[Saved data entries]
□ □ □

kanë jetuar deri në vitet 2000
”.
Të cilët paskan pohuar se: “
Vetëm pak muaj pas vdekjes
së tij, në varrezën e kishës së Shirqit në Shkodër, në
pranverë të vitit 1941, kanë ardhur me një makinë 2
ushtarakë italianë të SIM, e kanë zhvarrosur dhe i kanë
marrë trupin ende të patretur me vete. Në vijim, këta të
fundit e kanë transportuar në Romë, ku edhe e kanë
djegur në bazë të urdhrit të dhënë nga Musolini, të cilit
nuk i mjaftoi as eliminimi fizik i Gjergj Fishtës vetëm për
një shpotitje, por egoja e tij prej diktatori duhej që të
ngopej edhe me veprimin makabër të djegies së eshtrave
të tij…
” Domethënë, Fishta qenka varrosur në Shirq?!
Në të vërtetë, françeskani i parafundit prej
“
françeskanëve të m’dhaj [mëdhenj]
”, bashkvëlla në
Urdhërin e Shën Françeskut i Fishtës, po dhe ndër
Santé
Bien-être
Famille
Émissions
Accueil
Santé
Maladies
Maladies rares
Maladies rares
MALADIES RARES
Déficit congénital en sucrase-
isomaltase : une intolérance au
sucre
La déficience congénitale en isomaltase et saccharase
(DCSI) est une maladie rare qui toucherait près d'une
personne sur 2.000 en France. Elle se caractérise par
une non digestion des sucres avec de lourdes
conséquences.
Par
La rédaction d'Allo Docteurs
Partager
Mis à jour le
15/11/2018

□ □ □

■ DIRECTIONS:
Within the entries above, find every line where the string "prej" occurs, and copy it.

■ ANSWER TO THE PROBLEM:
një shpotitje, por egoja e tij prej diktatori duhej që të
Në të vërtetë, françeskani i parafundit prej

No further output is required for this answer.